KC: What role did this movement play in the culture at the time?
ST: The murals depicted a true break from the past in that the subjects featured were non-European heroes including Aztec warriors fighting the Spanish, peasants fighting for the revolution and modern day laborers building Mexico City.
KC: Can you describe the work in the current show and what influenced you to do this show at this time?
ST: I've always been interested in this work because the murals in Mexico is so commanding and memorable. The photos in the show are very rare as they were not printed in great amounts and they were not seen as the artwork but seen as something cataloguing they work. There are photos of murals that no longer exist and these photos are the only documents.
Diego Rivera hired Tina Modotti, who supported herself taking pictures of artists' work, to photograph his murals so he could advertise his and get commissions. People may be familiar with his murals in Rockefeller Center that were so controversial they were later destroyed. In the United States Rivera also did murals for the Detroit Institute of Arts and the City Club in the San Francisco Stock Exchange.
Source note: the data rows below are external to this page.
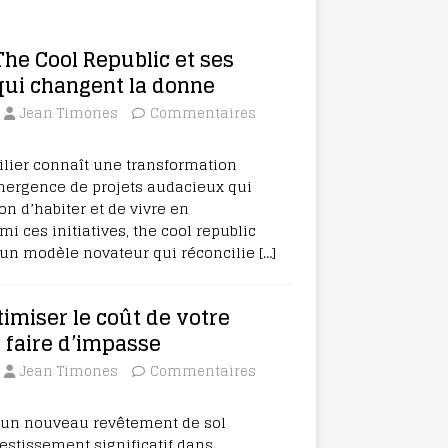
The Cool Republic et ses
qui changent la donne
Jean Timones
Commentaires
lier connaît une transformation
mergence de projets audacieux qui
on d’habiter et de vivre en
 ces initiatives, the cool republic
n modèle novateur qui réconcilie
[…]
miser le coût de votre
 faire d’impasse
Jean Timones
Commentaires
 un nouveau revêtement de sol
estissement significatif dans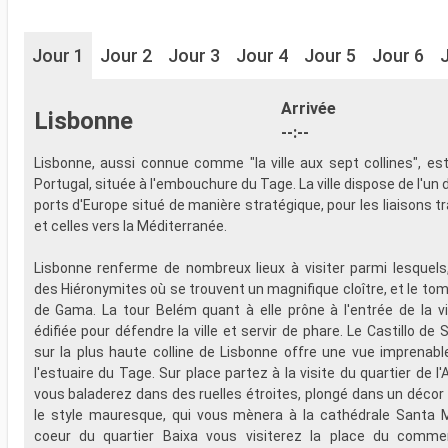
Jour 1
Jour 2
Jour 3
Jour 4
Jour 5
Jour 6
Arrivée
Lisbonne
--:--
Lisbonne, aussi connue comme "la ville aux sept collines", est
Portugal, située à l'embouchure du Tage. La ville dispose de l'un
ports d'Europe situé de manière stratégique, pour les liaisons t
et celles vers la Méditerranée.
Lisbonne renferme de nombreux lieux à visiter parmi lesquels
des Hiéronymites où se trouvent un magnifique cloître, et le t
de Gama. La tour Belém quant à elle prône à l'entrée de la vil
édifiée pour défendre la ville et servir de phare. Le Castillo de
sur la plus haute colline de Lisbonne offre une vue imprenable 
l'estuaire du Tage. Sur place partez à la visite du quartier de 
vous baladerez dans des ruelles étroites, plongé dans un décor
le style mauresque, qui vous mènera à la cathédrale Santa M
coeur du quartier Baixa vous visiterez la place du comm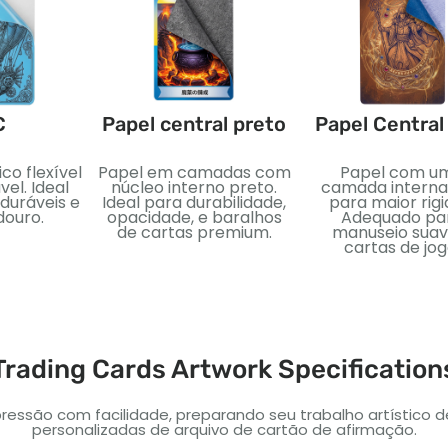
C
Papel central preto
Papel Central
ico flexível
Papel em camadas com
Papel com u
el. Ideal
núcleo interno preto.
camada interna
uráveis ​​e
Ideal para durabilidade,
para maior rigi
douro.
opacidade, e baralhos
Adequado pa
de cartas premium.
manuseio suav
cartas de jog
Trading Cards Artwork Specification
ressão com facilidade, preparando seu trabalho artístico 
personalizadas de arquivo de cartão de afirmação.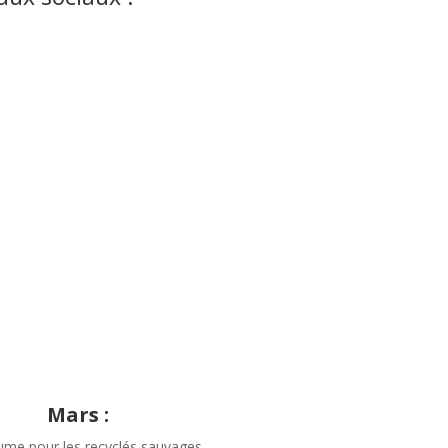
Mars :
me pour les recyclés sauvages,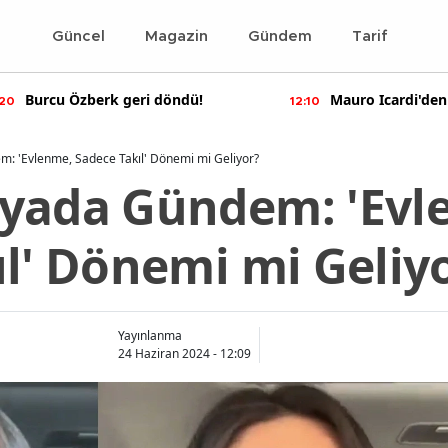
Güncel
Magazin
Gündem
Tarif
Mauro Icardi'den olay yaratan
Bennu Gerede ha
10
11:55
paylaşımlar!
soruşturma başal
: 'Evlenme, Sadece Takıl' Dönemi mi Geliyor?
yada Gündem: 'Evl
ıl' Dönemi mi Geliy
Yayınlanma
24 Haziran 2024 - 12:09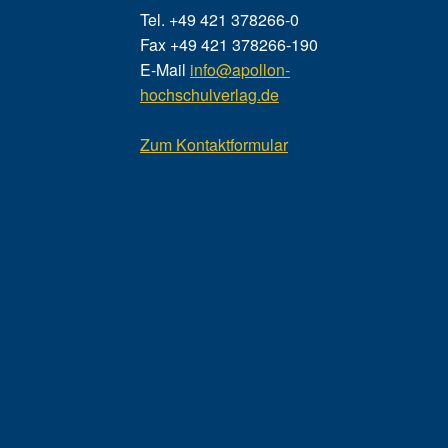
Tel. +49 421 378266-0
Fax +49 421 378266-190
E-Mail
info@apollon-
hochschulverlag.de
Zum Kontaktformular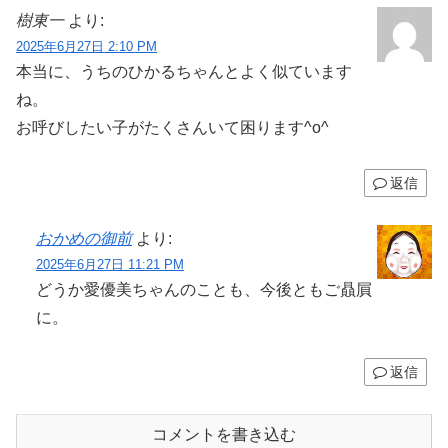
樹東一
より:
2025年6月27日 2:10 PM
本当に、うちのひかるちゃんとよく似ています
ね。
お呼びしたい子がたくさんいて困ります^o^
返信
おかめの御前
より:
2025年6月27日 11:21 PM
どうか愛優美ちゃんのことも、今後ともご贔屓
に。
返信
コメントを書き込む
The show features 26 pictures by Modotti as well as other photographers with a focus on both the murals and the people in and around the movement. Modotti, who was Italian, was very familiar with this group, as, in addition to being a photographer, she was an activist for the communist party. She was actually exiled from Mexico in 1930 only to return in 1939 to live there under a pseudonym.
KC: What do you hope viewers will take away from the show?
ST: We hope to not only highlight this period and the work, but the show helps to both preserve and document this time in Mexico's and the art world's history. It’s also a way we connect this work to a new audience.